(Items from a data source)
*** Block opens ***

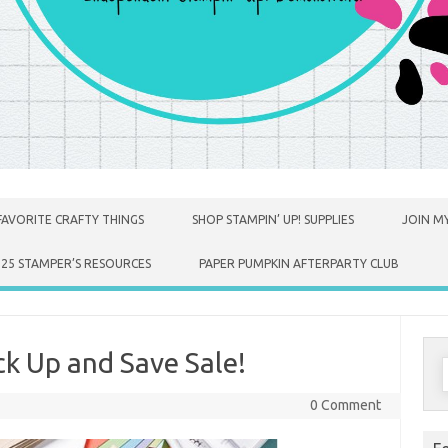
FAVORITE CRAFTY THINGS
SHOP STAMPIN’ UP! SUPPLIES
JOIN MY
025 STAMPER’S RESOURCES
PAPER PUMPKIN AFTERPARTY CLUB
k Up and Save Sale!
S
f
0 Comment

*** Block closes ***

Repeat every line above precisely; pictures do not belong in the copy.

#### YOUR RESPONSE
FAVORITE CRAFTY THINGS
SHOP STAMPIN’ UP! SUPPLIES
JOIN MY
025 STAMPER’S RESOURCES
PAPER PUMPKIN AFTERPARTY CLUB
k Up and Save Sale!
S
f
0 Comment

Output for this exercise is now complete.